An ABA therapist working on fine motor skills
with a military child on the spectrum.
It's the same fight, different year for many autism families across our country.  As TRICARE rolls out new policies the ABA and military autism communities are scrambling to figure out what it all means and unfortunately it doesn't look good.  ABA is an autism behavior therapy that is currently one of the only treatments endorsed by the medical community to address maladaptive behaviors, help overcome deficits and delays, and provide autistic individuals the tools they need to communicate their wants and needs.  This therapy has been known to do everything from giving a nonverbal child words to reducing severe aggression.  It can reduce dangerous behaviors such as bolting and self-injury.  It can potty-train an 8 year who is still in diapers.  It can teach an autistic child how to feed and dress themselves.

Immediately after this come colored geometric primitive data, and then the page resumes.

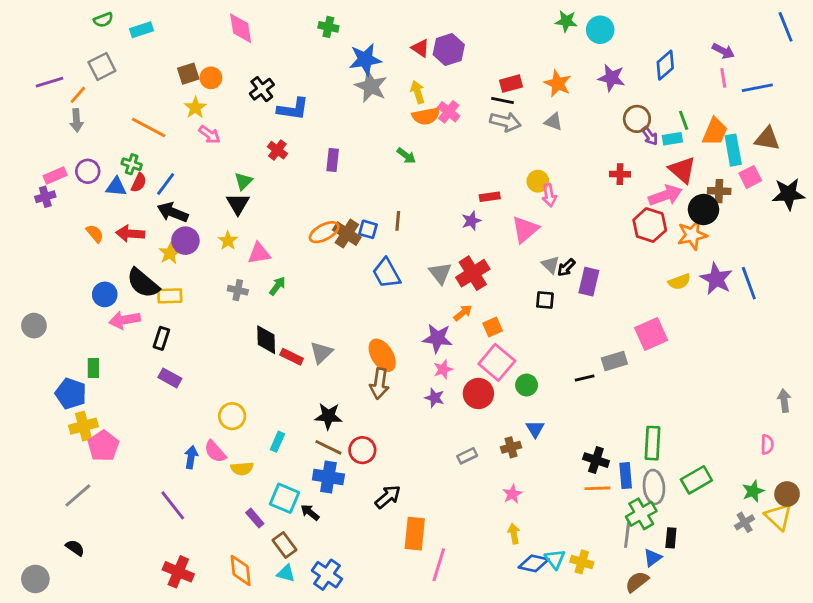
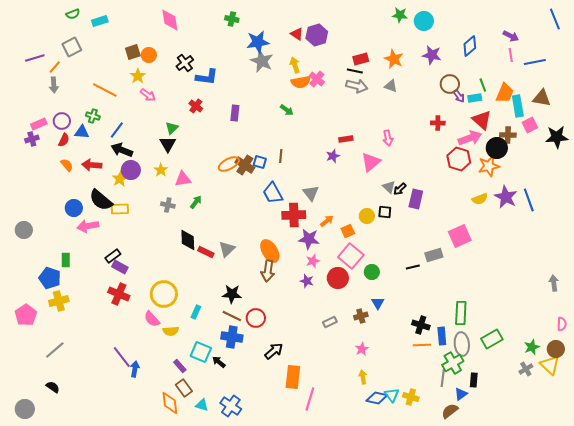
yellow circle: (538, 181) -> (367, 216), moved
red semicircle: (139, 183) -> (64, 140), moved
red cross: (473, 273) -> (294, 215), moved, turned 30
black rectangle: (161, 338) -> (113, 256), moved, turned 35
yellow circle: (232, 416) -> (164, 294), size x1.4
pink semicircle: (767, 444) -> (562, 324), moved
pink pentagon: (103, 446) -> (26, 315), moved
blue arrow: (191, 457) -> (135, 369), moved
brown rectangle: (285, 545) -> (184, 388), moved
red cross: (178, 572) -> (119, 294), moved

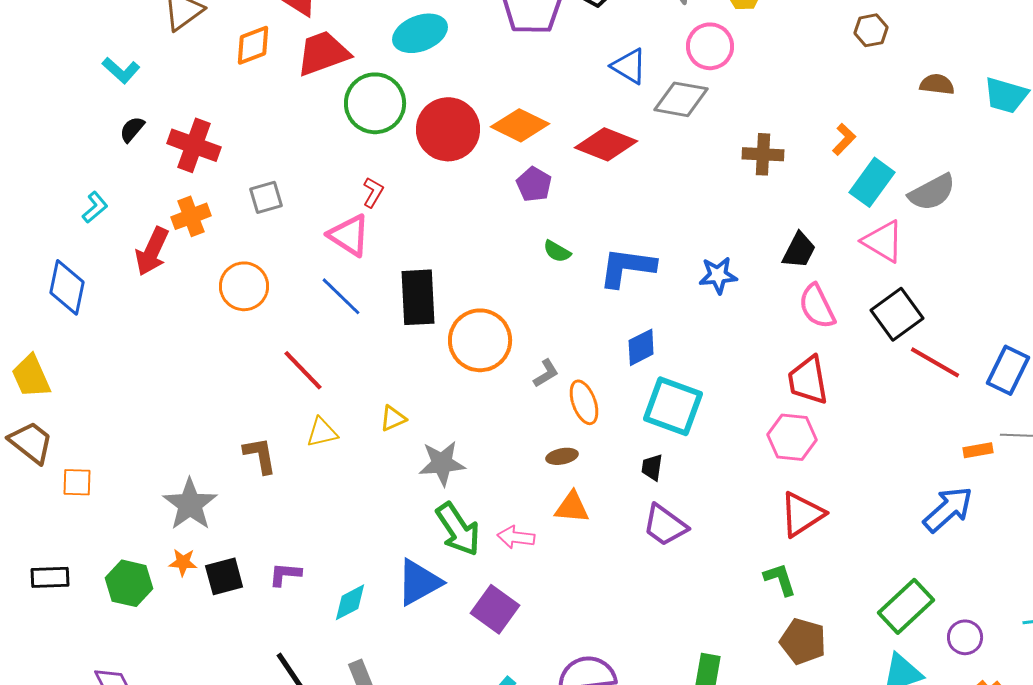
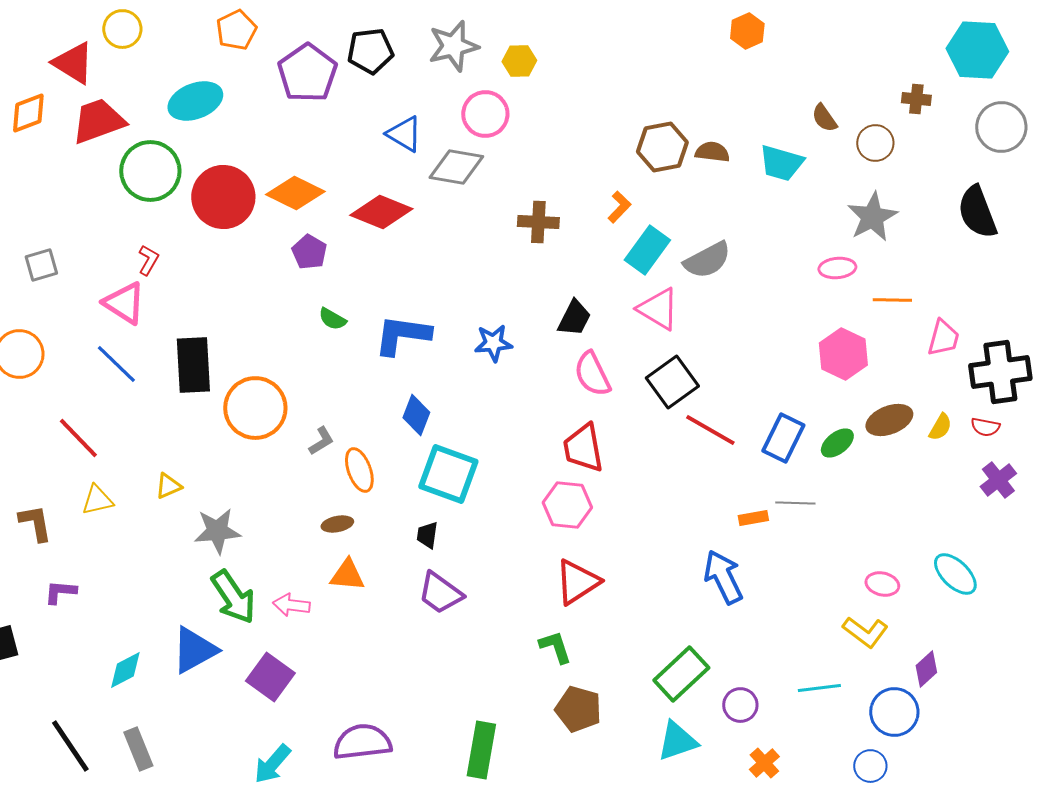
brown hexagon: (871, 30) -> (662, 147), moved, size x1.5
blue diamond: (641, 347) -> (416, 415), turned -42
blue arrow: (948, 509) -> (723, 577), turned -74
purple L-shape: (285, 574) -> (60, 592), moved

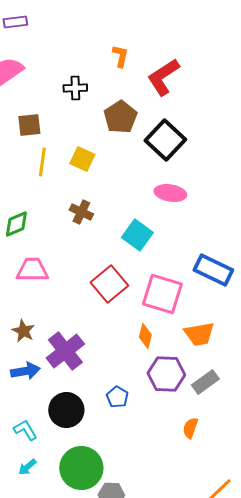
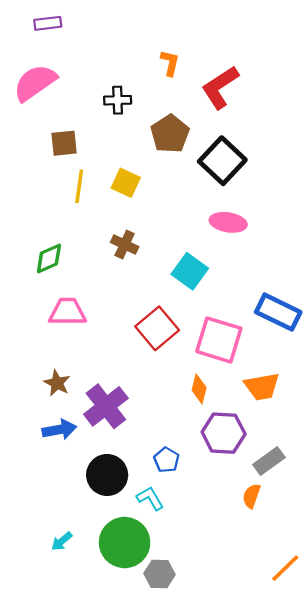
gray rectangle: (205, 382) -> (269, 461), moved
cyan L-shape: (25, 430) -> (150, 498), moved

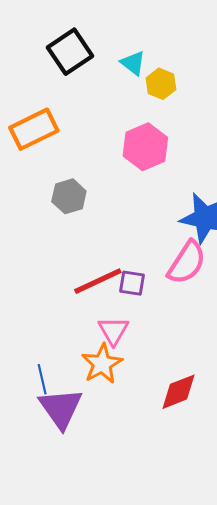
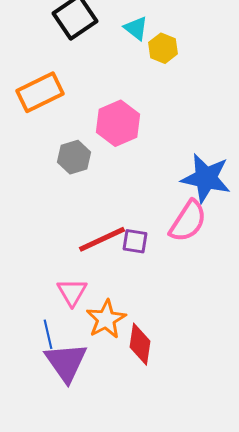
pink hexagon: (145, 147) -> (118, 123), moved
pink triangle: (113, 331) -> (72, 292), moved
red diamond: (178, 392) -> (140, 344), moved, turned -60

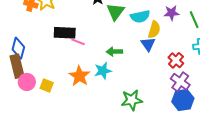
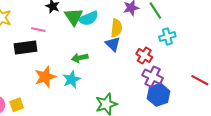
cyan semicircle: (140, 16) -> (88, 18), moved
pink line: (78, 42) -> (38, 30), moved
orange star: (79, 76) -> (45, 77), moved, turned 30
yellow square: (47, 86) -> (17, 105), turned -32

Many autism families will attest that ABA therapy is value added.  Bonnie K. (autism parent) describes what a game changer ABA has been for her family: "ABA was a huge help for our family. My son went from combativeness and aggression to cooperative and able to attend school."  Because of similar testimonies and clinical findings most healthcare and state services are moving in a direction that will get more families covered (thanks to the tireless lobbying efforts of Autism Speaks and other organizations 45 states have now signed on to autism insurance reform).  While most state and private insurers are moving towards more coverage for autism families, TRICARE is making it more difficult to access the autism services it already covers.  TRICARE requires more ABA provider credentialing than any other insurance, which is costly and time consuming for providers making TRICARE patients harder to serve.  Their new policy (which was released at the end of November and started implementation on January 1st of this year) mandates providers administer and submit a behavior inventory every year for services to continue. This is in addition to the re-authorizations that need a specialist referral and severity level to be submitted every six months that families are already burdened with acquiring.  Many families have already had reauthorizations rejected in the new year due to the short notice for the required behavior inventory.  Thus military kids are already losing services due to the new ill-planned policy changes.
A military child with autism works on gross
motor and transitions with his therapist.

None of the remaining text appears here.